§ **Assignment**
Write out the data exactly, please, and omit the pictures.

[Data excerpts]
★ ★ ★ ★ ★ ★ ★
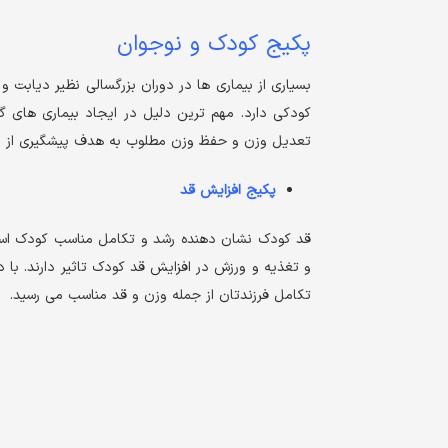
پکیج کودک و نوجوان
بسیاری از بیماری ها در دوران بزرگسالی نظیر دیابت و
کودکی دارد. مهم ترین دلیل در ایجاد بیماری های گفت
تعدیل وزن و حفظ وزن مطلوب به هدف پیشگیری از بی
پکیج افزایش قد
قد کودک نشان دهنده رشد و تکامل مناسب کودک است
و تغذیه و ورزش در افزایش قد کودک تاثیر دارند. با
تکامل فرزندتان از جمله وزن و قد مناسب می رسید.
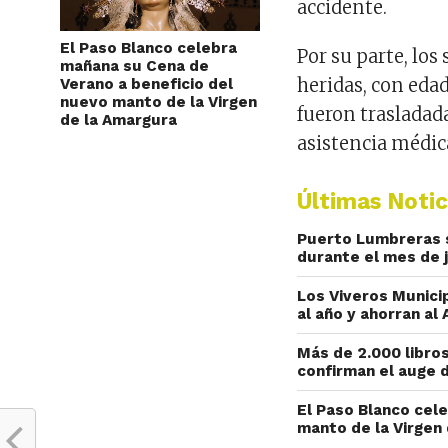
accidente.
El Paso Blanco celebra
Por su parte, los
mañana su Cena de
heridas, con eda
Verano a beneficio del
nuevo manto de la Virgen
fueron trasladada
de la Amargura
asistencia médic
Últimas Notic
Puerto Lumbreras s
durante el mes de j
Los Viveros Munici
al año y ahorran a
Más de 2.000 libros
confirman el auge d
El Paso Blanco cel
manto de la Virgen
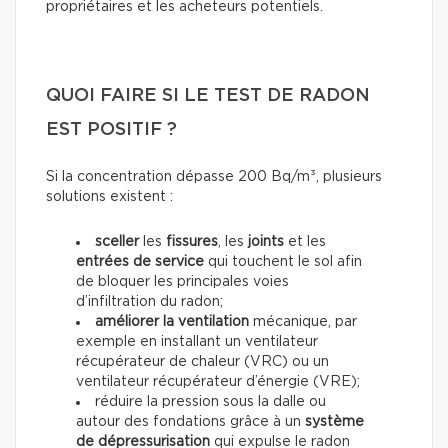
propriétaires et les acheteurs potentiels.
QUOI FAIRE SI LE TEST DE RADON
EST POSITIF ?
Si la concentration dépasse 200 Bq/m³, plusieurs
solutions existent :
sceller
les
fissures
, les
joints
et les
entrées de service
qui touchent le sol afin
de bloquer les principales voies
d’infiltration du radon;
améliorer la ventilation
mécanique, par
exemple en installant un ventilateur
récupérateur de chaleur (VRC) ou un
ventilateur récupérateur d’énergie (VRE);
réduire la pression sous la dalle ou
autour des fondations grâce à un
système
de dépressurisation
qui expulse le radon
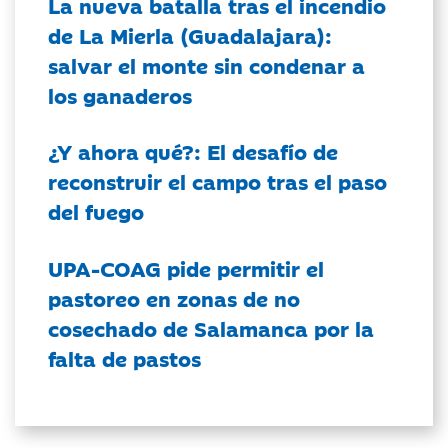
La nueva batalla tras el incendio
de La Mierla (Guadalajara):
salvar el monte sin condenar a
los ganaderos
¿Y ahora qué?: El desafío de
reconstruir el campo tras el paso
del fuego
UPA-COAG pide permitir el
pastoreo en zonas de no
cosechado de Salamanca por la
falta de pastos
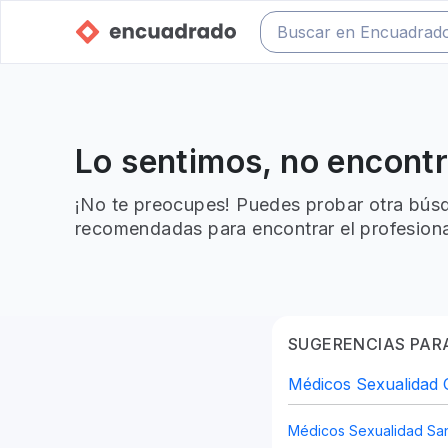
Lo sentimos, no encont
¡No te preocupes! Puedes probar otra búsq
recomendadas para encontrar el profesiona
SUGERENCIAS PARA
Médicos Sexualidad 
Médicos Sexualidad Sa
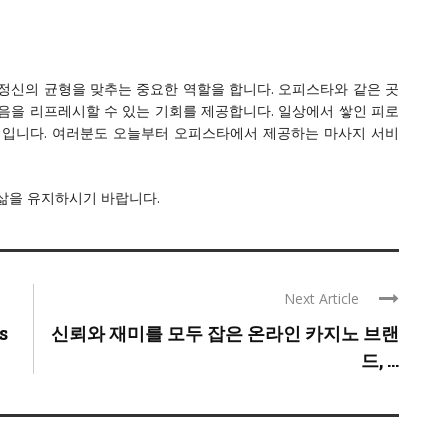
정신의 균형을 맞추는 중요한 역할을 합니다. 오피스타와 같은 곳
음을 리프레시할 수 있는 기회를 제공합니다. 일상에서 쌓인 피로
적입니다. 여러분도 오늘부터 오피스타에서 제공하는 마사지 서비
 삶을 유지하시기 바랍니다.
Next Article
s
신뢰와 재미를 모두 잡은 온라인 카지노 브랜
드, ...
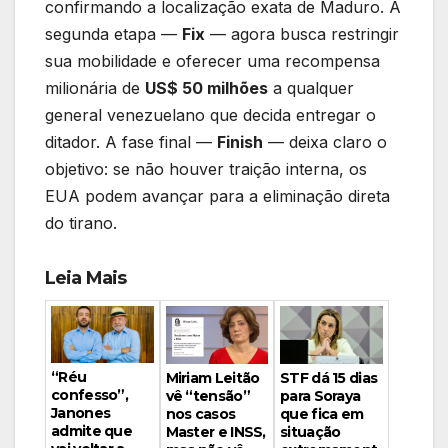
confirmando a localização exata de Maduro. A
segunda etapa —
Fix
— agora busca restringir
sua mobilidade e oferecer uma recompensa
milionária de
US$ 50 milhões
a qualquer
general venezuelano que decida entregar o
ditador. A fase final —
Finish
— deixa claro o
objetivo: se não houver traição interna, os
EUA podem avançar para a eliminação direta
do tirano.
Leia Mais
“Réu
Miriam Leitão
STF dá 15 dias
confesso”,
vê “tensão”
para Soraya
Janones
nos casos
que fica em
admite que
Master e INSS,
situação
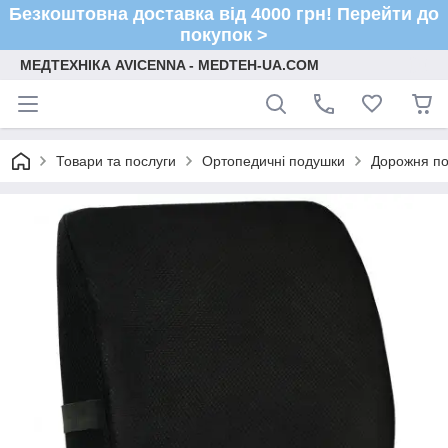
Безкоштовна доставка від 4000 грн! Перейти до
покупок >
МЕДТЕХНІКА AVICENNA - MEDTEH-UA.COM
Товари та послуги
Ортопедичні подушки
Дорожня по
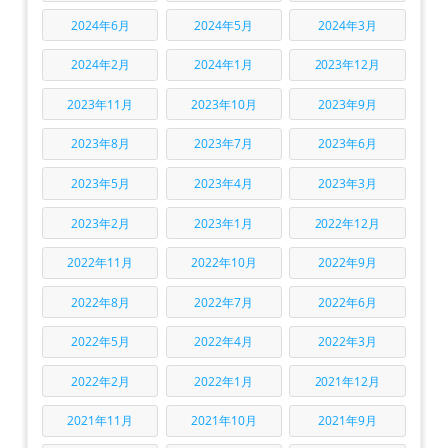
2024年6月
2024年5月
2024年3月
2024年2月
2024年1月
2023年12月
2023年11月
2023年10月
2023年9月
2023年8月
2023年7月
2023年6月
2023年5月
2023年4月
2023年3月
2023年2月
2023年1月
2022年12月
2022年11月
2022年10月
2022年9月
2022年8月
2022年7月
2022年6月
2022年5月
2022年4月
2022年3月
2022年2月
2022年1月
2021年12月
2021年11月
2021年10月
2021年9月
★ ★ ★ ★ ★ ★ ★
§ **Exercise result**
پکیج کودک و نوجوان
بسیاری از بیماری ها در دوران بزرگسالی نظیر دیابت و
کودکی دارد. مهم ترین دلیل در ایجاد بیماری های گفت
تعدیل وزن و حفظ وزن مطلوب به هدف پیشگیری از بی
پکیج افزایش قد
قد کودک نشان دهنده رشد و تکامل مناسب کودک است
و تغذیه و ورزش در افزایش قد کودک تاثیر دارند. با
تکامل فرزندتان از جمله وزن و قد مناسب می رسید.
accidente.
El Paso Blanco celebra
Por su parte, los
mañana su Cena de
heridas, con eda
Verano a beneficio del
nuevo manto de la Virgen
fueron trasladada
de la Amargura
asistencia médic
Últimas Notic
Puerto Lumbreras s
durante el mes de j
Los Viveros Munici
al año y ahorran a
Más de 2.000 libros
confirman el auge d
El Paso Blanco cel
manto de la Virgen
propriétaires et les acheteurs potentiels.
QUOI FAIRE SI LE TEST DE RADON
EST POSITIF ?
Si la concentration dépasse 200 Bq/m³, plusieurs
solutions existent :
sceller
les
fissures
, les
joints
et les
entrées de service
qui touchent le sol afin
de bloquer les principales voies
d’infiltration du radon;
améliorer la ventilation
mécanique, par
exemple en installant un ventilateur
récupérateur de chaleur (VRC) ou un
ventilateur récupérateur d’énergie (VRE);
réduire la pression sous la dalle ou
autour des fondations grâce à un
système
de dépressurisation
qui expulse le radon
La nueva batalla tras el incendio
de La Mierla (Guadalajara):
salvar el monte sin condenar a
los ganaderos
¿Y ahora qué?: El desafío de
reconstruir el campo tras el paso
del fuego
UPA-COAG pide permitir el
pastoreo en zonas de no
cosechado de Salamanca por la
falta de pastos
Lo sentimos, no encont
¡No te preocupes! Puedes probar otra búsq
recomendadas para encontrar el profesiona
SUGERENCIAS PARA
Médicos Sexualidad 
Médicos Sexualidad Sa
정신의 균형을 맞추는 중요한 역할을 합니다. 오피스타와 같은 곳
음을 리프레시할 수 있는 기회를 제공합니다. 일상에서 쌓인 피로
적입니다. 여러분도 오늘부터 오피스타에서 제공하는 마사지 서비
 삶을 유지하시기 바랍니다.
Next Article
s
신뢰와 재미를 모두 잡은 온라인 카지노 브랜
드, ...
confirmando a localização exata de Maduro. A
segunda etapa —
Fix
— agora busca restringir
sua mobilidade e oferecer uma recompensa
milionária de
US$ 50 milhões
a qualquer
general venezuelano que decida entregar o
ditador. A fase final —
Finish
— deixa claro o
objetivo: se não houver traição interna, os
EUA podem avançar para a eliminação direta
do tirano.
Leia Mais
“Réu
Miriam Leitão
STF dá 15 dias
confesso”,
vê “tensão”
para Soraya
Janones
nos casos
que fica em
admite que
Master e INSS,
situação
Безкоштовна доставка від 4000 грн! Перейти до
покупок >
МЕДТЕХНІКА AVICENNA - MEDTEH-UA.COM
Товари та послуги
Ортопедичні подушки
Дорожня по
2024年6月
2024年5月
2024年3月
2024年2月
2024年1月
2023年12月
2023年11月
2023年10月
2023年9月
2023年8月
2023年7月
2023年6月
2023年5月
2023年4月
2023年3月
2023年2月
2023年1月
2022年12月
2022年11月
2022年10月
2022年9月
2022年8月
2022年7月
2022年6月
2022年5月
2022年4月
2022年3月
2022年2月
2022年1月
2021年12月
2021年11月
2021年10月
2021年9月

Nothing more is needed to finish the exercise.